# 5 lines c++, short and sweet

• ``````class Solution {
public:
int minimumTotal(vector<vector<int>>& triangle) {
for(int i=triangle.size()-2;i>=0;i--)
for(int j=0;j<=i;j++)
triangle[i][j] += min(triangle[i+1][j], triangle[i+1][j+1]);
return triangle[0][0];
}
};``````

• Very smart solution, though the parameter triangle modified is a side effect. Anyway, quite smart one!

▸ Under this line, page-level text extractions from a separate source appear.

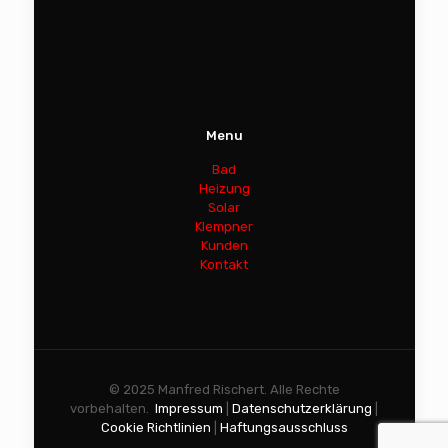
Menu
Bad
Heizung
Solar
Klempner
Kunden
Kontakt
© 2025 Manfred Rischert. Alle Rechte
vorbehalten.
Impressum
|
Datenschutzerklärung
|
Cookie Richtlinien
|
Haftungsausschluss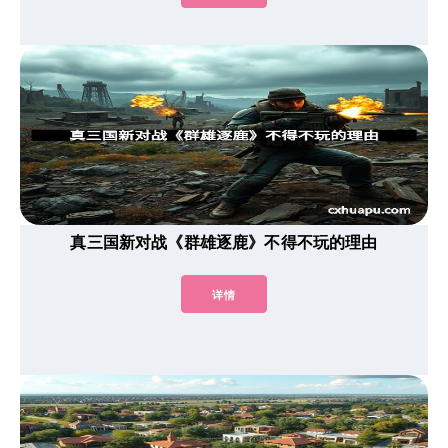
真三国新对战《群雄逐鹿》不得不玩的理由
详情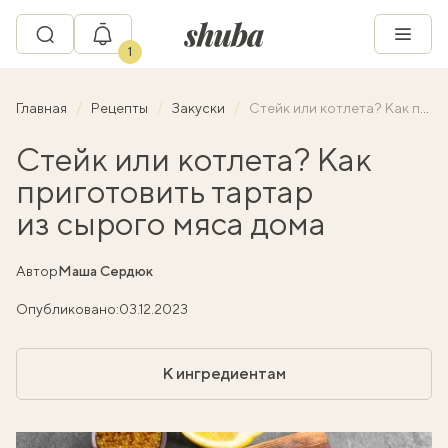
1
Главная
Рецепты
Закуски
Стейк или котлета? Как приготовить тартар из сырого мяса дома
Стейк или котлета? Как
приготовить тартар
из сырого мяса дома
Автор
Маша Сердюк
Опубликовано:
03.12.2023
К ингредиентам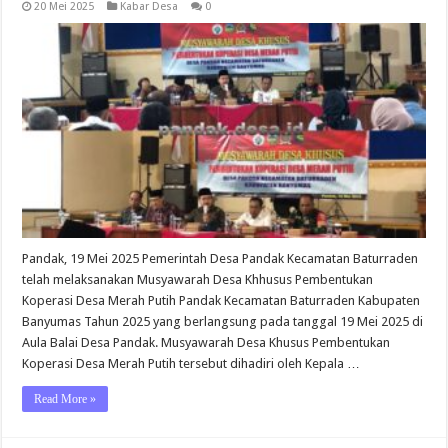
20 Mei 2025
Kabar Desa
0
Pandak, 19 Mei 2025 Pemerintah Desa Pandak Kecamatan Baturraden
telah melaksanakan Musyawarah Desa Khhusus Pembentukan
Koperasi Desa Merah Putih Pandak Kecamatan Baturraden Kabupaten
Banyumas Tahun 2025 yang berlangsung pada tanggal 19 Mei 2025 di
Aula Balai Desa Pandak. Musyawarah Desa Khusus Pembentukan
Koperasi Desa Merah Putih tersebut dihadiri oleh Kepala …
Read More »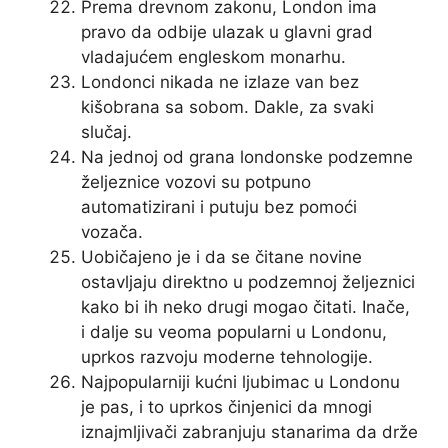
Prema drevnom zakonu, London ima
pravo da odbije ulazak u glavni grad
vladajućem engleskom monarhu.
Londonci nikada ne izlaze van bez
kišobrana sa sobom. Dakle, za svaki
slučaj.
Na jednoj od grana londonske podzemne
željeznice vozovi su potpuno
automatizirani i putuju bez pomoći
vozača.
Uobičajeno je i da se čitane novine
ostavljaju direktno u podzemnoj željeznici
kako bi ih neko drugi mogao čitati. Inače,
i dalje su veoma popularni u Londonu,
uprkos razvoju moderne tehnologije.
Najpopularniji kućni ljubimac u Londonu
je pas, i to uprkos činjenici da mnogi
iznajmljivači zabranjuju stanarima da drže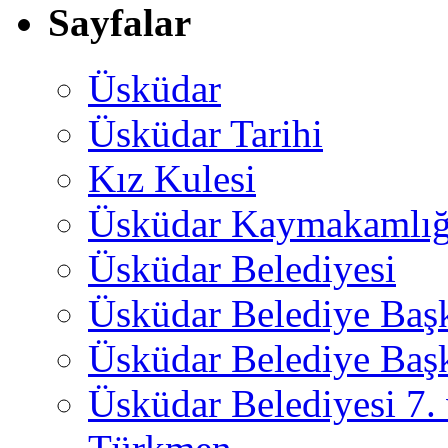
Sayfalar
Üsküdar
Üsküdar Tarihi
Kız Kulesi
Üsküdar Kaymakamlığ
Üsküdar Belediyesi
Üsküdar Belediye Baş
Üsküdar Belediye Başk
Üsküdar Belediyesi 7.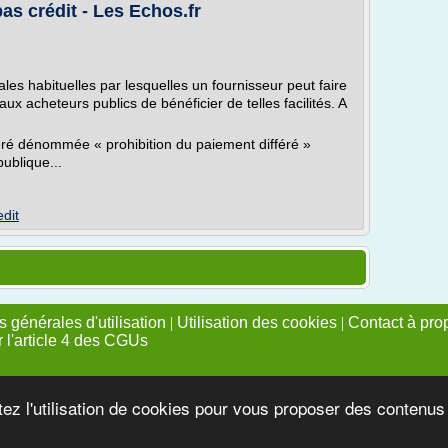
pas crédit - Les Echos.fr
es habituelles par lesquelles un fournisseur peut faire
on aux acheteurs publics de bénéficier de telles facilités. A
féré dénommée « prohibition du paiement différé »
ublique...
edit
 générales d'utilisation
|
Utilisation des cookies
|
Contact à pro
r l'article 4 des CGUs
tez l'utilisation de cookies pour vous proposer des contenu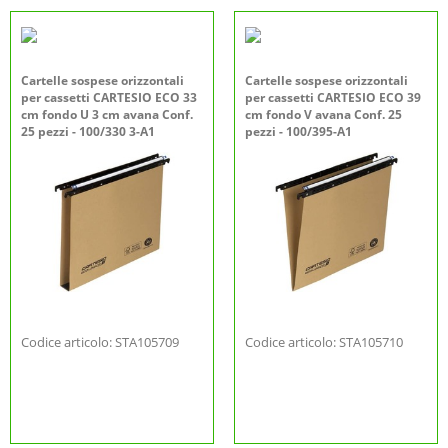
Cartelle sospese orizzontali
Cartelle sospese orizzontali
per cassetti CARTESIO ECO 33
per cassetti CARTESIO ECO 39
cm fondo U 3 cm avana Conf.
cm fondo V avana Conf. 25
25 pezzi - 100/330 3-A1
pezzi - 100/395-A1
Codice articolo: STA105709
Codice articolo: STA105710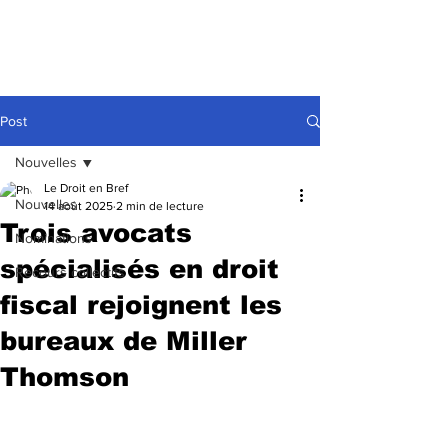
Post
Nouvelles
Le Droit en Bref
Nouvelles
14 août 2025
2 min de lecture
Trois avocats
Nominations
spécialisés en droit
Recours collectifs
fiscal rejoignent les
bureaux de Miller
Thomson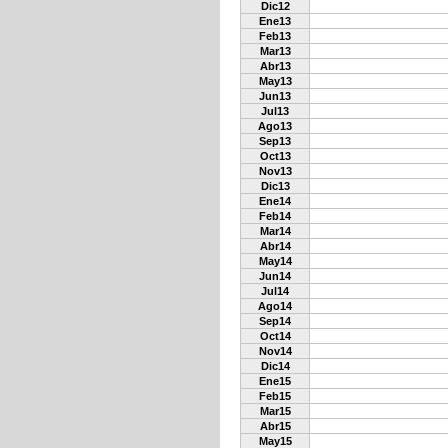
Dic12
Ene13
Feb13
Mar13
Abr13
May13
Jun13
Jul13
Ago13
Sep13
Oct13
Nov13
Dic13
Ene14
Feb14
Mar14
Abr14
May14
Jun14
Jul14
Ago14
Sep14
Oct14
Nov14
Dic14
Ene15
Feb15
Mar15
Abr15
May15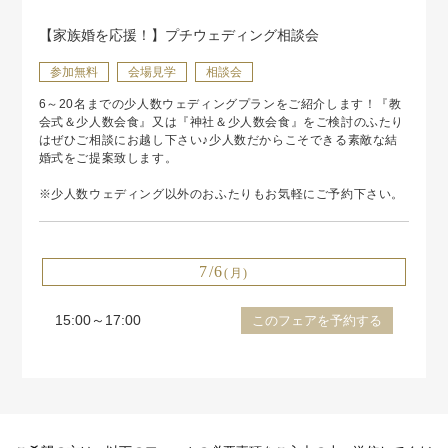
【家族婚を応援！】プチウェディング相談会
参加無料
会場見学
相談会
6～20名までの少人数ウェディングプランをご紹介します！『教
会式＆少人数会食』又は『神社＆少人数会食』をご検討のふたり
はぜひご相談にお越し下さい♪少人数だからこそできる素敵な結
婚式をご提案致します。
※少人数ウェディング以外のおふたりもお気軽にご予約下さい。
7/6
(月)
15:00～17:00
このフェアを予約する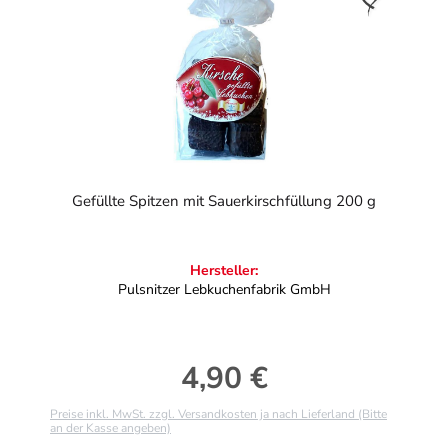
Gefüllte Spitzen mit Sauerkirschfüllung 200 g
Hersteller:
Pulsnitzer Lebkuchenfabrik GmbH
4,90 €
Regulärer Preis:
Preise inkl. MwSt. zzgl. Versandkosten ja nach Lieferland (Bitte
an der Kasse angeben)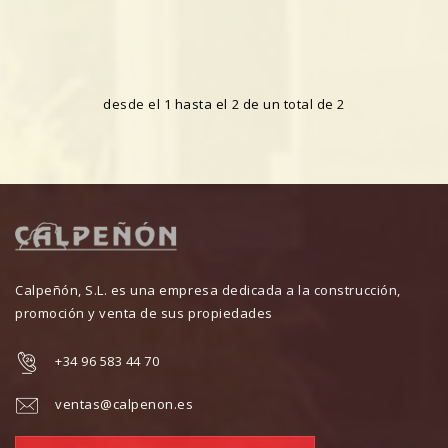
desde el 1 hasta el 2 de un total de 2
Calpeñón, S.L. es una empresa dedicada a la construcción,
promoción y venta de sus propiedades
+34 96 583 44 70
ventas@calpenon.es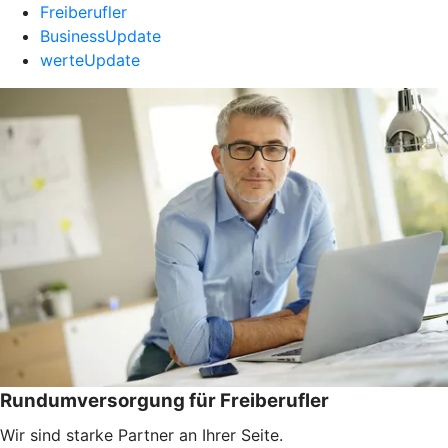
Freiberufler
BusinessUpdate
werteUpdate
Rundumversorgung für Freiberufler
Wir sind starke Partner an Ihrer Seite.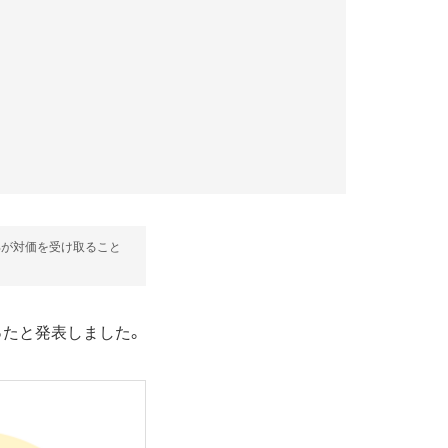
部が対価を受け取ること
なったと発表しました。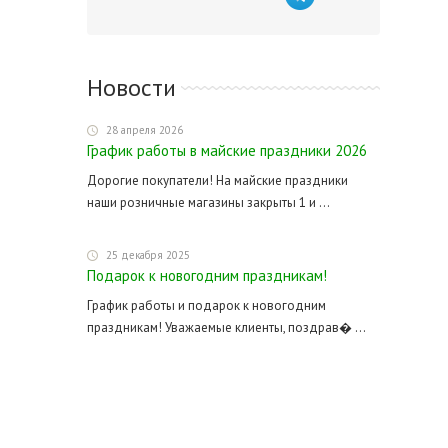
Новости
28 апреля 2026
График работы в майские праздники 2026
Дорогие покупатели! На майские праздники
наши розничные магазины закрыты 1 и ...
25 декабря 2025
Подарок к новогодним праздникам!
График работы и подарок к новогодним
праздникам! Уважаемые клиенты, поздрав� ...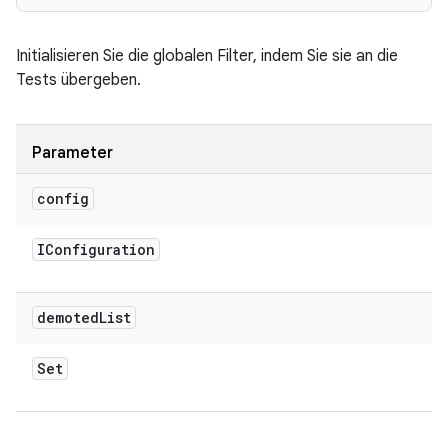
Initialisieren Sie die globalen Filter, indem Sie sie an die
Tests übergeben.
Parameter
config
IConfiguration
demoted
List
Set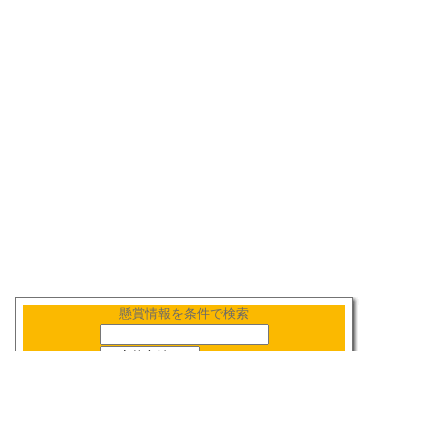
懸賞情報を条件で検索
新着順
〆切順
人気順
当選数順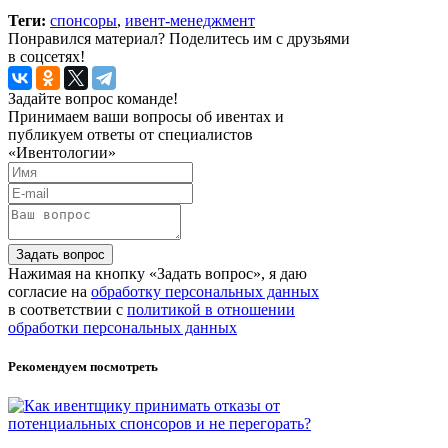
Теги:
спонсоры
,
ивент-менеджмент
Понравился материал? Поделитесь им с друзьями
в соцсетях!
Задайте вопрос команде!
Принимаем ваши вопросы об ивентах и
публикуем ответы от специалистов
«Ивентологии»
Задать вопрос
Нажимая на кнопку «Задать вопрос», я даю
согласие на
обработку персональных данных
в соответствии с
политикой в отношении
обработки персональных данных
Рекомендуем посмотреть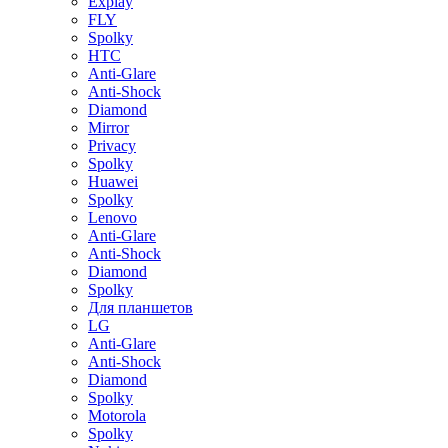
Explay
FLY
Spolky
HTC
Anti-Glare
Anti-Shock
Diamond
Mirror
Privacy
Spolky
Huawei
Spolky
Lenovo
Anti-Glare
Anti-Shock
Diamond
Spolky
Для планшетов
LG
Anti-Glare
Anti-Shock
Diamond
Spolky
Motorola
Spolky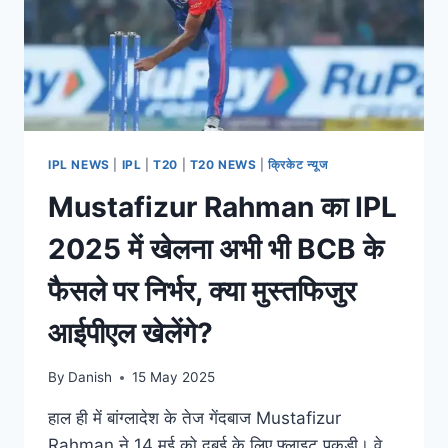
IPL NEWS
|
IPL
|
T20
|
T20 NEWS
|
क्रिकेट न्यूज
Mustafizur Rahman का IPL
2025 में खेलना अभी भी BCB के
फैसले पर निर्भर, क्या मुस्तफिजुर
आईपीएल खेलेंगे?
By
Danish
15 May 2025
हाल ही में बांग्लादेश के तेज गेंदबाज Mustafizur
Rahman ने 14 मई को दुबई के लिए फ्लाइट पकड़ी। वे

Here is my direct solution using O(n) space.

``````class Solution {
public:
int minimumTotal(vector<vector<int>>& triangle)
{
int rowSize = triangle.size();
if(!rowSize) return 0;
int cur[rowSize]{0}, pre[rowSize]{0};
pre[0] = triangle[0][0];
for(int r = 1; r < rowSize; ++r)
{
for(int c = 0; c < triangle[r].size(); ++c)
{
if(c == 0) cur[0] = pre[0]+triangle[r][0];
else if(c == triangle[r].size()-1) cur[c] = pre[c-1]+triangle[r][c];
else cur[c] = min(pre[c], pre[c-1])+triangle[r][c];
}
memcpy(pre, cur, sizeof(int)*rowSize);
}
int minSum = INT_MAX;
for(int i = 0; i < rowSize; ++i) minSum = min(minSum, pre[i]);
return minSum;
}
};``````

• @Yuanhui Why does this solution not work for top-bottom approach ?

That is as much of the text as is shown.